EXERCISE INSTRUCTIONS —
Set down, exactly and with nothing added, the lines running from the one that holds "Mitsubishi Cement to" to the final line of the records. Pictures stay out of the copy.

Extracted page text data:
┄┄┄┄┄┄┄┄┄┄
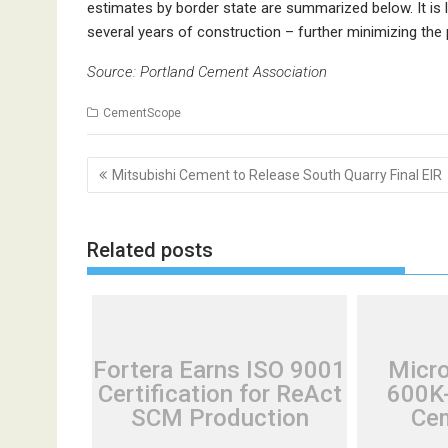
estimates by border state are summarized below. It is 
several years of construction – further minimizing the p
Source: Portland Cement Association
CementScope
Post
Mitsubishi Cement to Release South Quarry Final EIR
navigation
Related posts
Fortera Earns ISO 9001
Micr
Certification for ReAct
600K-
SCM Production
Cem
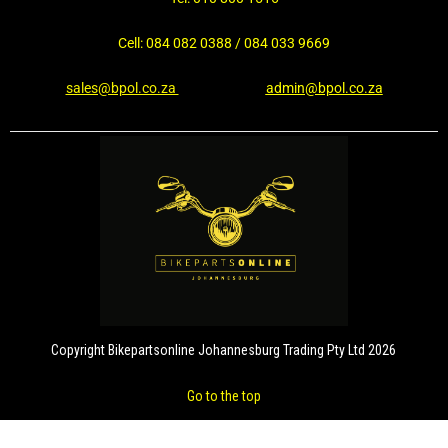
Cell: 084 082 0388 / 084 033 9669
sales@bpol.co.za
admin@bpol.co.za
Copyright Bikepartsonline Johannesburg Trading Pty Ltd 2026
Go to the top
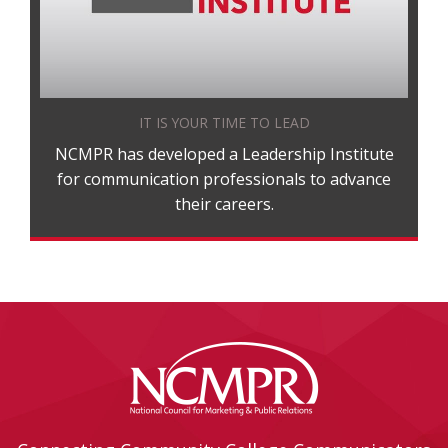
IT IS YOUR TIME TO LEAD
NCMPR has developed a Leadership Institute
for communication professionals to advance
their careers.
┄┄┄┄┄┄┄┄┄┄
SOLUTION FOR THIS PROBLEM —
Mitsubishi Cement to Release South Quarry Final EIR
navigation
Related posts
Fortera Earns ISO 9001
Micr
Certification for ReAct
600K-
SCM Production
Cem
Cell: 084 082 0388 / 084 033 9669
sales@bpol.co.za
admin@bpol.co.za
Copyright Bikepartsonline Johannesburg Trading Pty Ltd 2026
Go to the top
IT IS YOUR TIME TO LEAD
NCMPR has developed a Leadership Institute
for communication professionals to advance
their careers.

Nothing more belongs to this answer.